Although topography and other factors contribute to climatic variation, tropical locations are typically warm and experience little seasonal change in day-to-day temperature, according to the United Nations.

An important feature of the Tropics is the prevalence of rain in the moist inner regions near the equator, and that the seasonality of rainfall increases with the distance from the equator. The tropical region faces several challenges such as climate change, deforestation, logging, urbanisation and demographic changes.

The International Day of the Tropics marked on June 29 every year, celebrates the extraordinary diversity of the tropics while highlighting unique challenges and opportunities nations of the Tropics face.

Tropical nations have made significant progress but face a variety of challenges that demand focused attention across a range of development indicators and data in order to achieve sustainable development, according to the UN report.

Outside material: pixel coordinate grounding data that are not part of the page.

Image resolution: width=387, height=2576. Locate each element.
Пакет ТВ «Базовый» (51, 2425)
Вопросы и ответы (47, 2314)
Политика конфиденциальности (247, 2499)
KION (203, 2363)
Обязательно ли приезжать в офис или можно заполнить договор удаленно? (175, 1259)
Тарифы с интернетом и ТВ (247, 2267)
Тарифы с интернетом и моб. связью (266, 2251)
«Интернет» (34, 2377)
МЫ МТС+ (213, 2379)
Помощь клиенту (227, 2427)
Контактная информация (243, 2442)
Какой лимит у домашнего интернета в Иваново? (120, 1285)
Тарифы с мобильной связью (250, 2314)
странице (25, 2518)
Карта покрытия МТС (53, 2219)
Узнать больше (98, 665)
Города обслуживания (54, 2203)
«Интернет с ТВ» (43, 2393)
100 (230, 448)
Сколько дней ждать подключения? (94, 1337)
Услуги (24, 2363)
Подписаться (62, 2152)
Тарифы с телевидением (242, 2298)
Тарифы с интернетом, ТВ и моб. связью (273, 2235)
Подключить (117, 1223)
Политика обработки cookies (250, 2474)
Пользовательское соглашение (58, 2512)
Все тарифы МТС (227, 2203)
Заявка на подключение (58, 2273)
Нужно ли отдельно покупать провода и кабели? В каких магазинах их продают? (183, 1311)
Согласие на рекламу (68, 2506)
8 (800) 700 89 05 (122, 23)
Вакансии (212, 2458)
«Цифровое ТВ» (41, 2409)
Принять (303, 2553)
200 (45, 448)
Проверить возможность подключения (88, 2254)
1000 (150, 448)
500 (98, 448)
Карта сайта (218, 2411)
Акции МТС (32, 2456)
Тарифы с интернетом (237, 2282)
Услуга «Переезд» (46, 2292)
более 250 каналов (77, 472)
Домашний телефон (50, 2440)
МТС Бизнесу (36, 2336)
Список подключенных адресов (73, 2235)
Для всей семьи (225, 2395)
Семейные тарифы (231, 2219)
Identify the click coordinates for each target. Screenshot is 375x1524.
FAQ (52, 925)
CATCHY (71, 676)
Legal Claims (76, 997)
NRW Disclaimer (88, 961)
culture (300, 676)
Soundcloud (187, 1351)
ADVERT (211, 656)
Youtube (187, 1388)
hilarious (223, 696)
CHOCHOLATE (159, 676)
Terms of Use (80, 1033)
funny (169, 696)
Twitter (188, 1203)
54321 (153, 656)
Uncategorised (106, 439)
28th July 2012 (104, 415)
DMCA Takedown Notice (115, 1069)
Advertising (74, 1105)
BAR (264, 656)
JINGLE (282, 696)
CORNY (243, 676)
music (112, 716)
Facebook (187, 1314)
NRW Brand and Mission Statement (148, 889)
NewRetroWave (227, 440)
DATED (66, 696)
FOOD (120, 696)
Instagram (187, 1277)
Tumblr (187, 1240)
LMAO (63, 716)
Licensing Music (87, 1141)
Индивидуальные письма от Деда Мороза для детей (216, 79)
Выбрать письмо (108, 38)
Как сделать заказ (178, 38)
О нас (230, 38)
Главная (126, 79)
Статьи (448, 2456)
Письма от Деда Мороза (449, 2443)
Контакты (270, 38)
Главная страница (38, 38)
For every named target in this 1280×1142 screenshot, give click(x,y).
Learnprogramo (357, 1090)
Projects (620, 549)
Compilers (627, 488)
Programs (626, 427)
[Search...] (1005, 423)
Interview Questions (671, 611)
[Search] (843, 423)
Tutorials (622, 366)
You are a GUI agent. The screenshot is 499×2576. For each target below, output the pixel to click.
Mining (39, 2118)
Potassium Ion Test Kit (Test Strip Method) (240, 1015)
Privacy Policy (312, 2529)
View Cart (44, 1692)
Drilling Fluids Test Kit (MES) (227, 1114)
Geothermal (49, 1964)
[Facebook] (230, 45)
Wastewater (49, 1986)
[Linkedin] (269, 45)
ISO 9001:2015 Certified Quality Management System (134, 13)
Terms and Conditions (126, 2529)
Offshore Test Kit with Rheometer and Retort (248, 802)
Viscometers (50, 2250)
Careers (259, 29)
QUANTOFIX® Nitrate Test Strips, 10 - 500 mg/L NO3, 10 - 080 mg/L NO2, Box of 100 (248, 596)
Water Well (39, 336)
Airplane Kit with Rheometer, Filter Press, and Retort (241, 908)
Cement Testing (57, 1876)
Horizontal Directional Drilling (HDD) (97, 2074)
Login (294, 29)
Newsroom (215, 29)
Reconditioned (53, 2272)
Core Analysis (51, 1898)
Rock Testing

By 2050, the region will host most of the world’s people and two-thirds of its children. Consistent with the higher levels of poverty, more people experience undernourishment in the Tropics than in the rest of the world. The proportion of the urban population living in slum conditions is higher in the Tropics than in the rest of the World, according to the report.

As the culmination of a collaboration between twelve leading tropical research institutions, the inaugural State of the Tropics Report was launched on 29 June 2014. The report offers a unique perspective on this increasingly important region.

Marking the anniversary of the report’s launch the United Nations General Assembly adopted resolution A/RES/70/267 in 2016, which declared that 29 June of each year is to be observed as the International Day of the Tropics.

The International Day of the Tropics was designated to raise awareness to the specific challenges faced by tropical areas, the far-reaching implications of the issues affecting the world’s tropical zone and the need, at all levels, to raise awareness and to underline the important role that countries in the tropics will play in achieving the Sustainable Development Goals.

As per UN report, the Tropics is home to nearly 95 per cent of the world’s mangrove forests by area and 99 per cent of mangrove species. The Tropics have just over half of the world’s renewable water resources (54 per cent), and biodiversity is also much greater at 80 per cent.